Winds of changeChange was in the air Tuesday in Somerville and Medford, where newcomer Carl Sciortino toppled 16-year incumbent Vinnie Ciampa in the Democratic primary for the 34th Middlesex House seat by a 117-vote margin.
Sciortino, a research manager at the Fenway Community Health Center who is openly gay, said Ciampa's votes in favor of a constitutional amendment to ban same-sex marriage were the ''final straw" in his decision to challenge the veteran Somerville pol. But the 26-year-old Tufts graduate was never a one-issue candidate, waging a savvy campaign emphasizing access to affordable health care and support for local schools.

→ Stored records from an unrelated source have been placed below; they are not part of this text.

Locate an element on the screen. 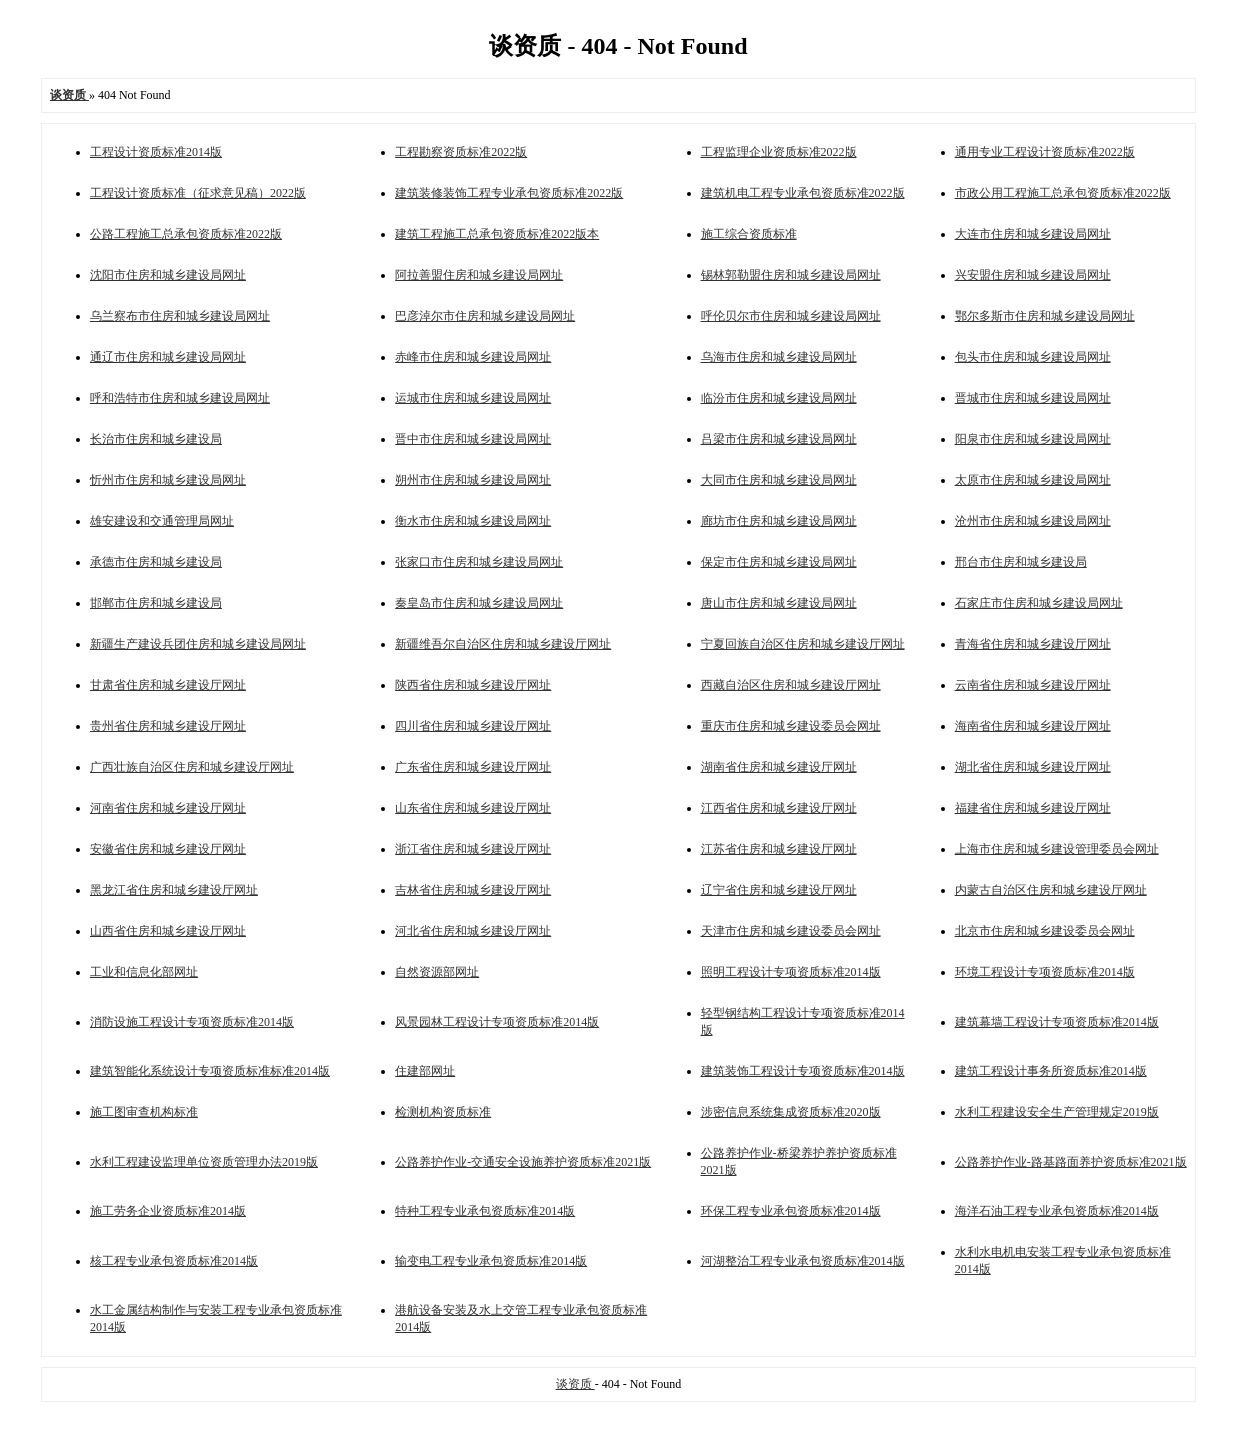 The image size is (1237, 1432). 甘肃省住房和城乡建设厅网址 is located at coordinates (168, 685).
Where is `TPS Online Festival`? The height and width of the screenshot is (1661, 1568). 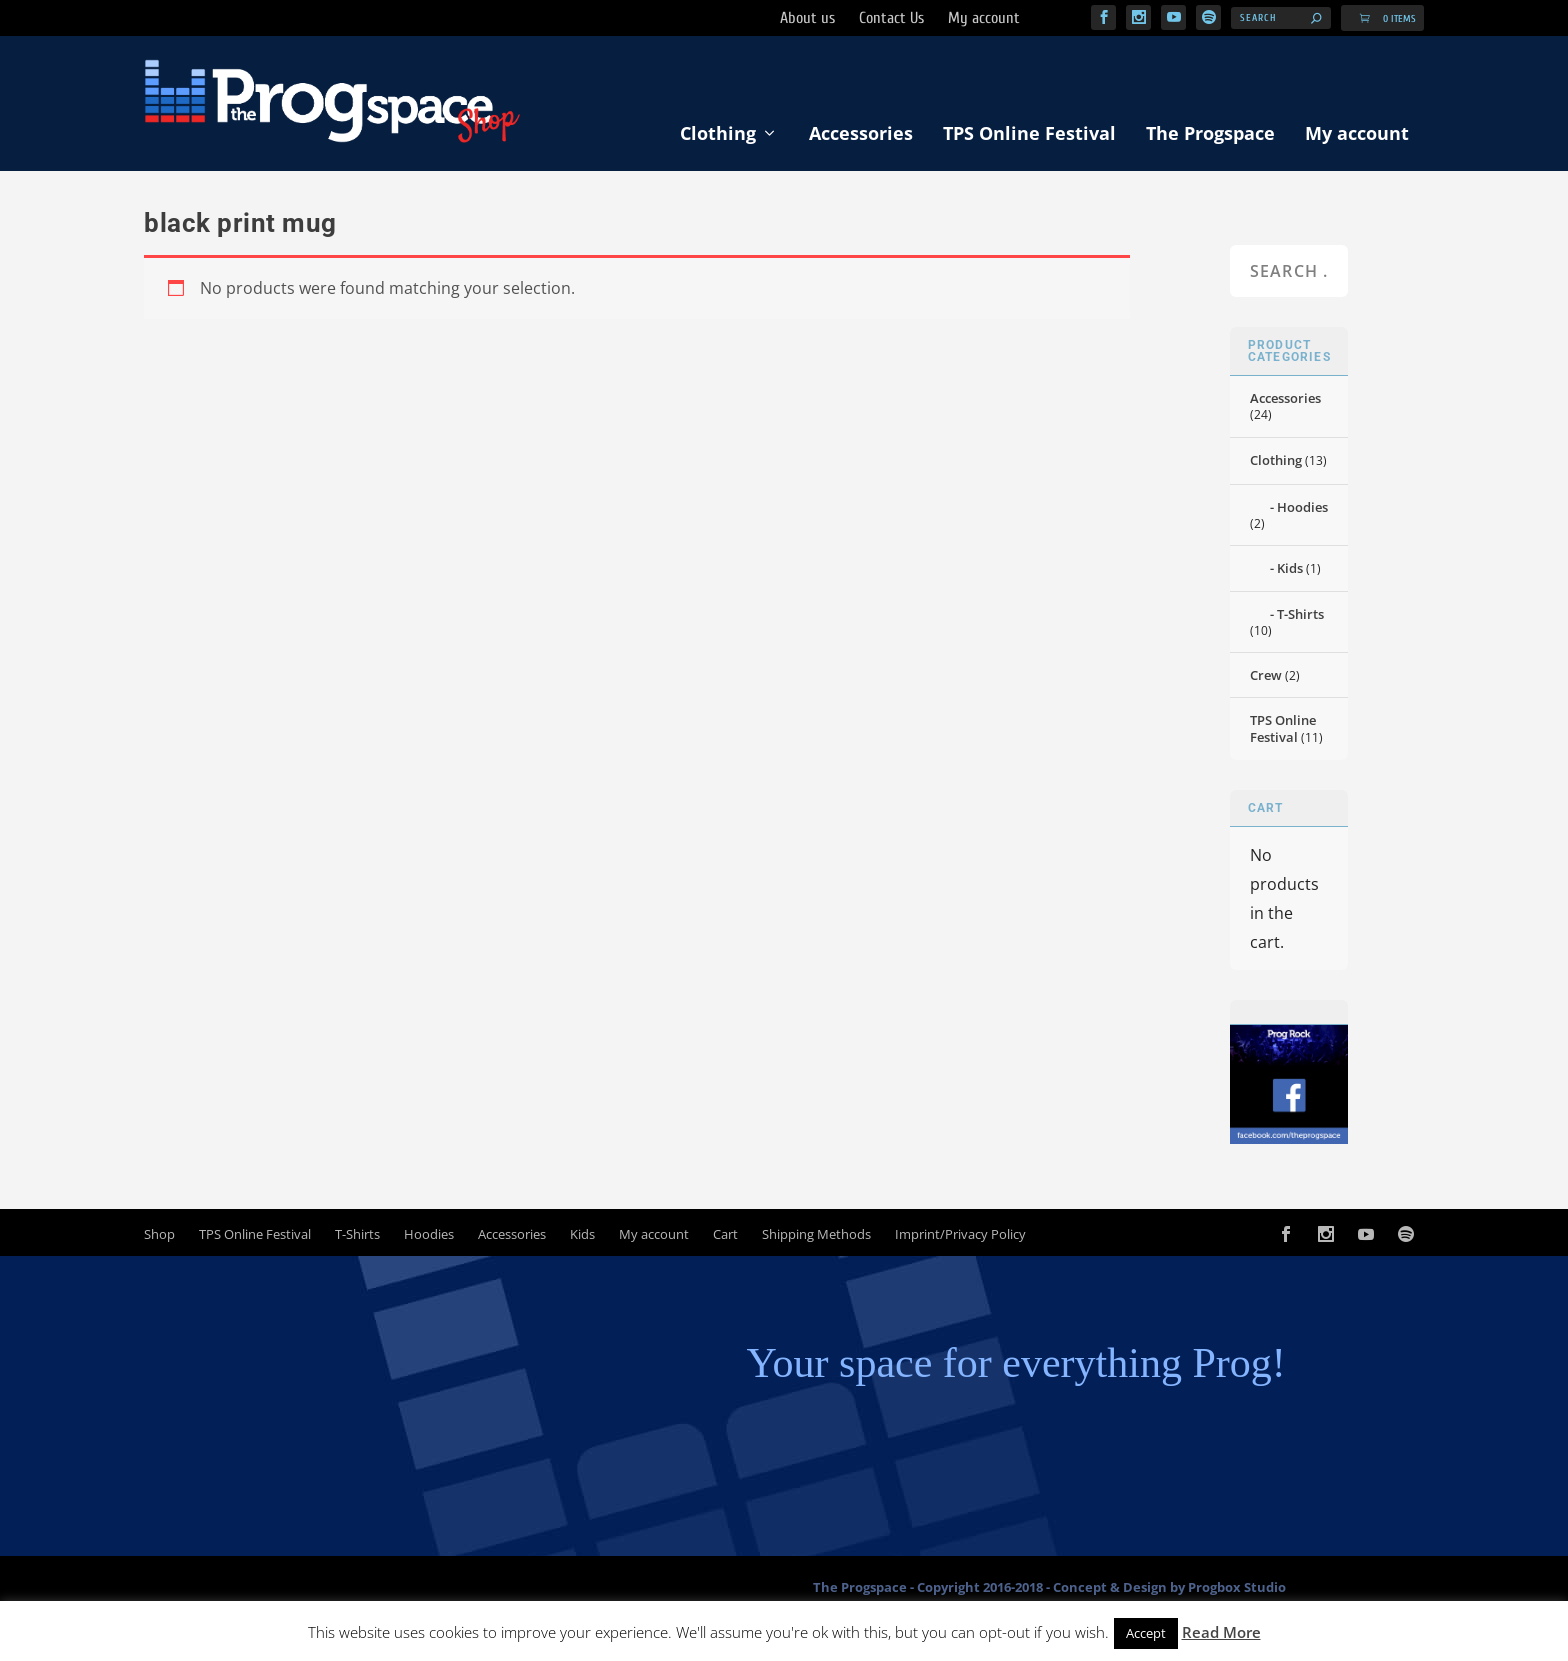 TPS Online Festival is located at coordinates (1029, 139).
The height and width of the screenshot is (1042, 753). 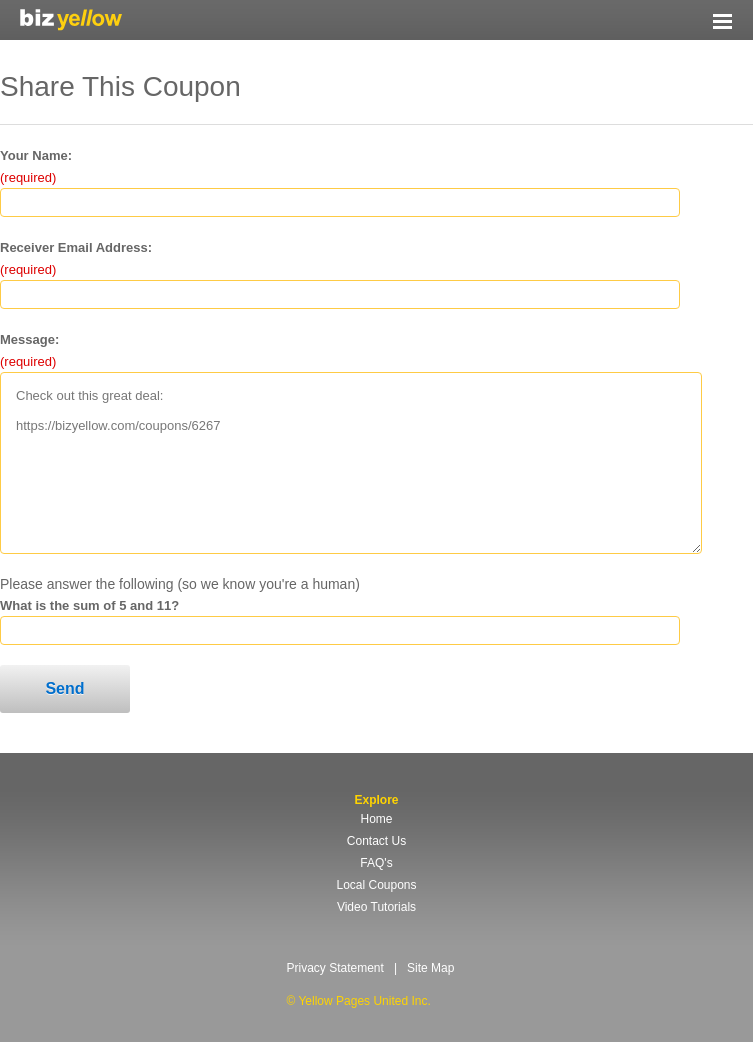 I want to click on Privacy Statement, so click(x=335, y=968).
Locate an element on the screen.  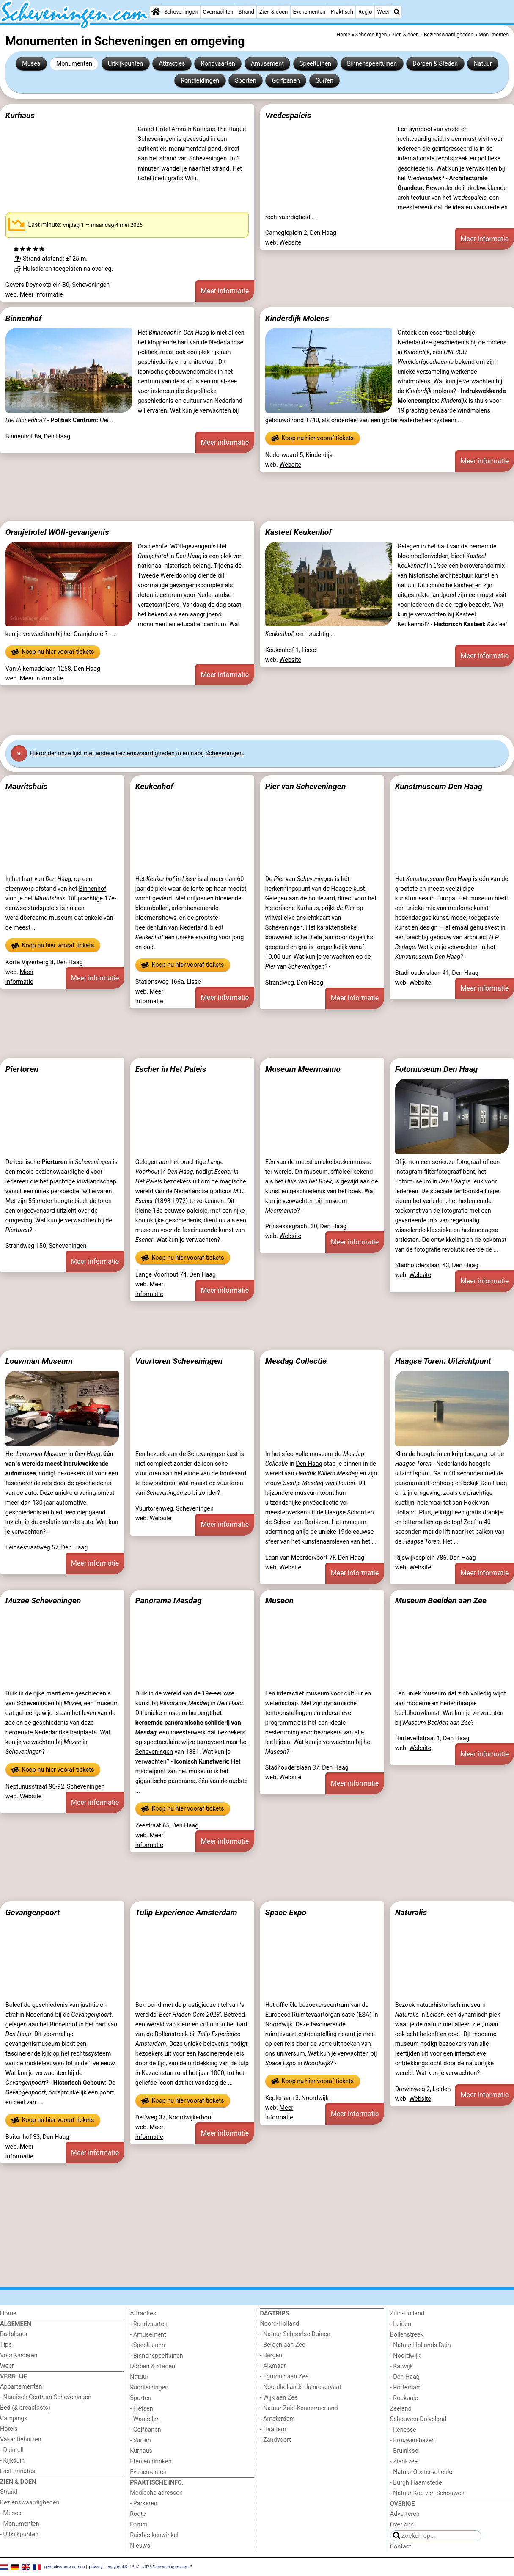 - Bergen is located at coordinates (271, 2355).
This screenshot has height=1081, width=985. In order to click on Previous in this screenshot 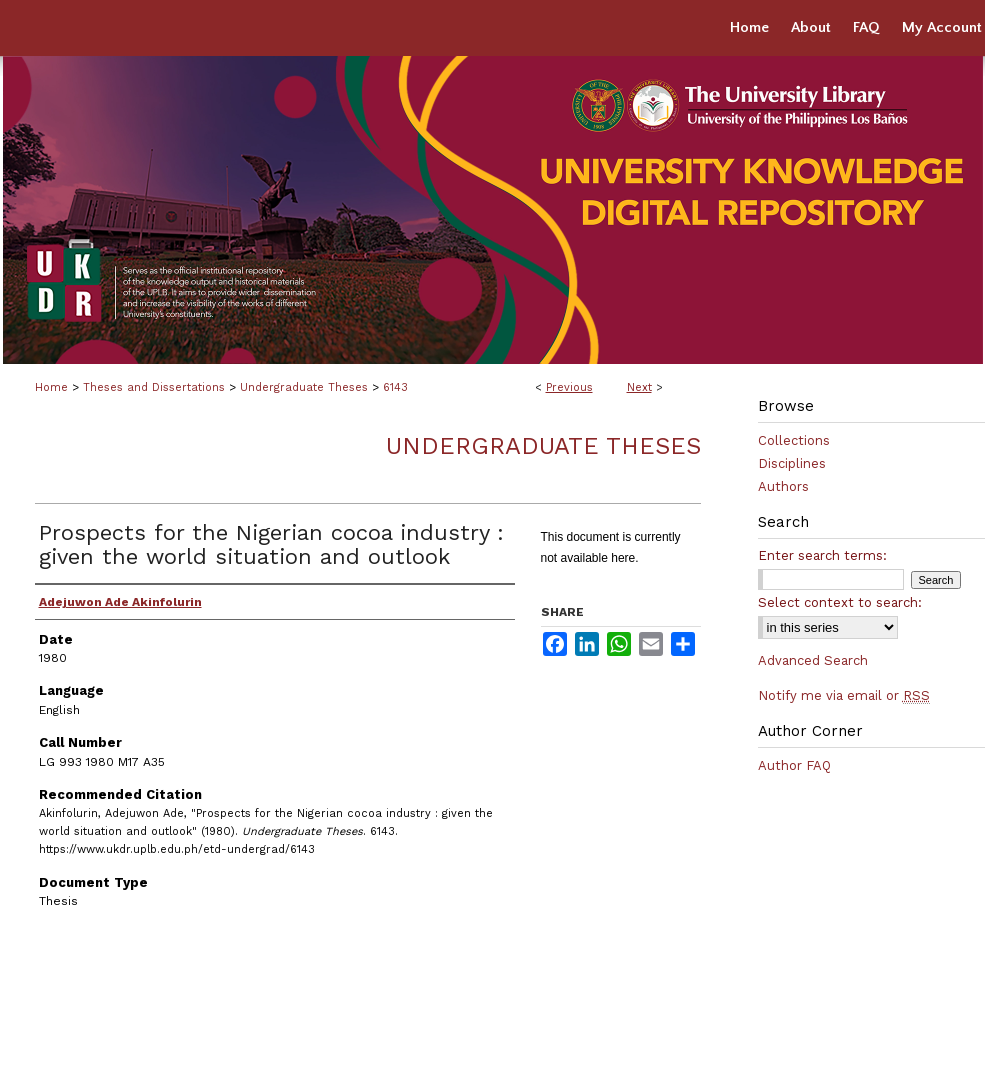 , I will do `click(569, 387)`.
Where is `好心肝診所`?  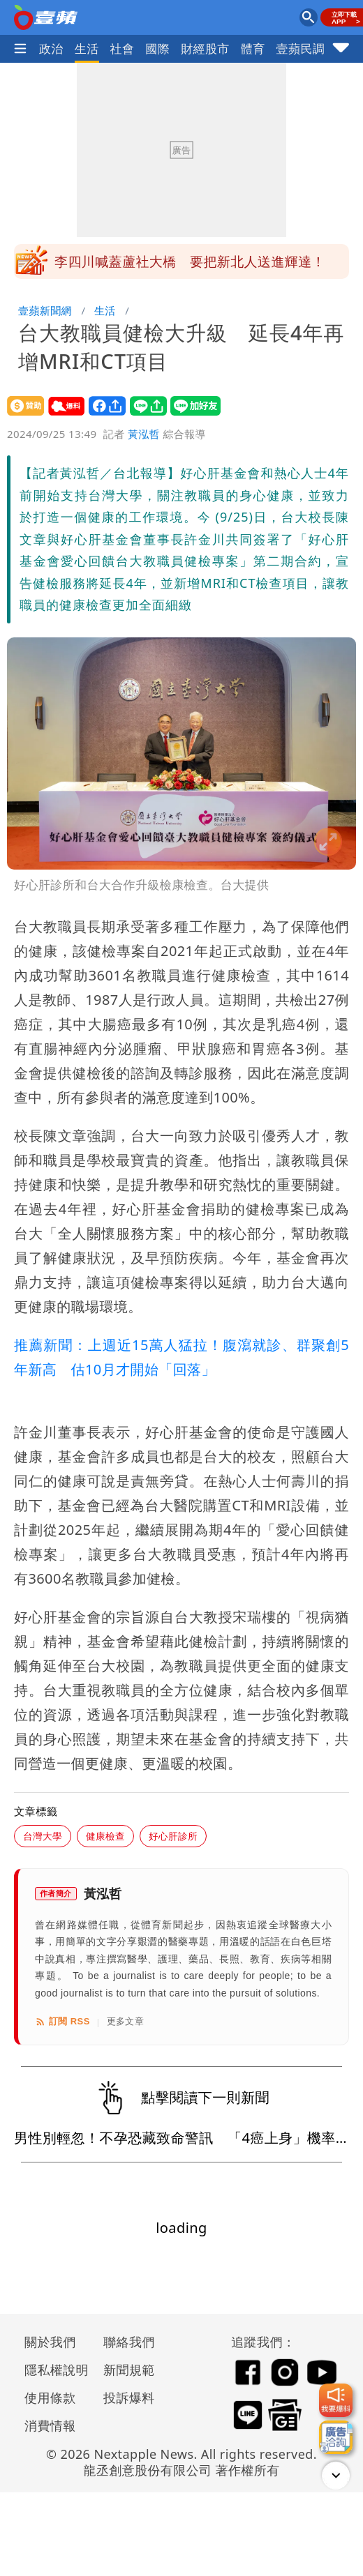 好心肝診所 is located at coordinates (173, 1835).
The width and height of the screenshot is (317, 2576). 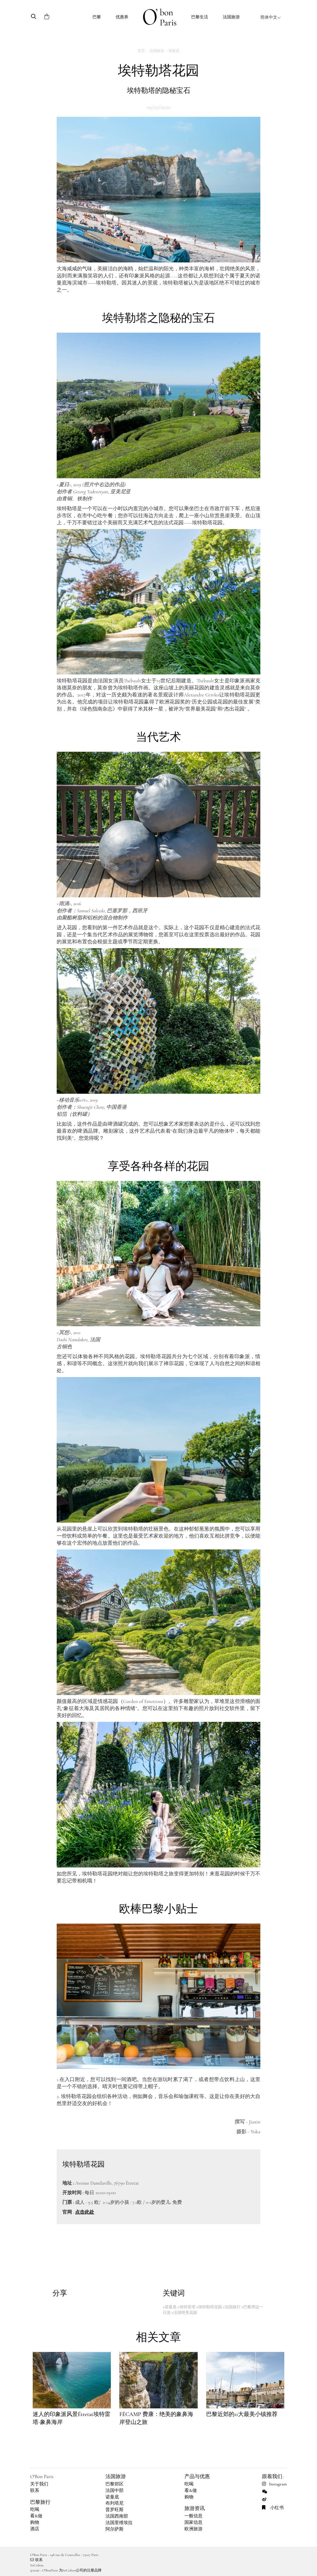 I want to click on Instagram, so click(x=274, y=2484).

Sciortino ripped Ciampa for tax votes that he said favored big business and the wealthy, while putting more of the burden for funding schools and local services on property taxes, which have risen sharply in Somerville.
At the same time, he energized liberal voters, who have a growing presence in the district. ''People responded well to a candidate who said they supported all families," said Sciortino, who portrayed gay marriage as an issue of fairness.
In '96, Ciampa barely survived a primary challenge by another young liberal. This time, the winds of change blew a little stronger.